🤖 AI Summary
This study rigorously evaluates whether GPT-4-Turbo satisfies Turing’s original 1950 definition of the Turing Test, thereby assessing its capacity for human-level cognition.
Method: For the first time, we fully reconstruct Turing’s tripartite “imitation game” — including the canonical Man-Imitates-Woman control condition — and conduct a strict CIHG (Controlled Imitation Human-Guessing) evaluation: human judges perform double-blind, real-time conversational interrogation without time constraints, followed by statistical significance analysis.

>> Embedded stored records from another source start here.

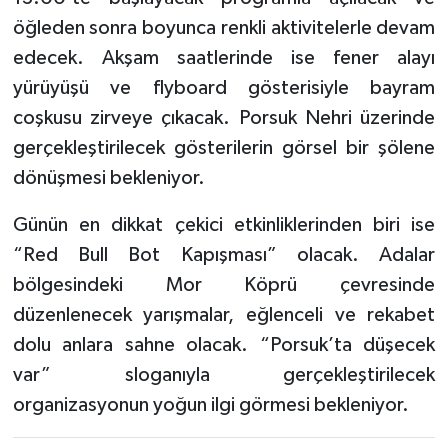
öğleden sonra boyunca renkli aktivitelerle devam
edecek. Akşam saatlerinde ise fener alayı
yürüyüşü ve flyboard gösterisiyle bayram
coşkusu zirveye çıkacak. Porsuk Nehri üzerinde
gerçekleştirilecek gösterilerin görsel bir şölene
dönüşmesi bekleniyor.
Günün en dikkat çekici etkinliklerinden biri ise
“Red Bull Bot Kapışması” olacak. Adalar
bölgesindeki Mor Köprü çevresinde
düzenlenecek yarışmalar, eğlenceli ve rekabet
dolu anlara sahne olacak. “Porsuk’ta düşecek
var” sloganıyla gerçekleştirilecek
organizasyonun yoğun ilgi görmesi bekleniyor.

Contribution/Results: All but one judge correctly distinguished the LLM from human participants, demonstrating that even the state-of-the-art large language model fails the stringent Turing Test. This work delivers the most historically faithful empirical validation to date of Turing’s original proposal, systematically refutes overclaims regarding LLMs’ “thinking” capabilities, and establishes a new benchmark for rigorous AI capability assessment.
📝 Abstract
The current cycle of hype and anxiety concerning the benefits and risks to human society of Artificial Intelligence is fuelled, not only by the increasing use of generative AI and other AI tools by the general public, but also by claims made on behalf of such technology by popularizers and scientists. In particular, recent studies have claimed that Large Language Models (LLMs) can pass the Turing Test-a goal for AI since the 1950s-and therefore can"think". Large-scale impacts on society have been predicted as a result. Upon detailed examination, however, none of these studies has faithfully applied Turing's original instructions. Consequently, we conducted a rigorous Turing Test with GPT-4-Turbo that adhered closely to Turing's instructions for a three-player imitation game. We followed established scientific standards where Turing's instructions were ambiguous or missing. For example, we performed a Computer-Imitates-Human Game (CIHG) without constraining the time duration and conducted a Man-Imitates-Woman Game (MIWG) as a benchmark. All but one participant correctly identified the LLM, showing that one of today's most advanced LLMs is unable to pass a rigorous Turing Test. We conclude that recent extravagant claims for such models are unsupported, and do not warrant either optimism or concern about the social impact of thinking machines.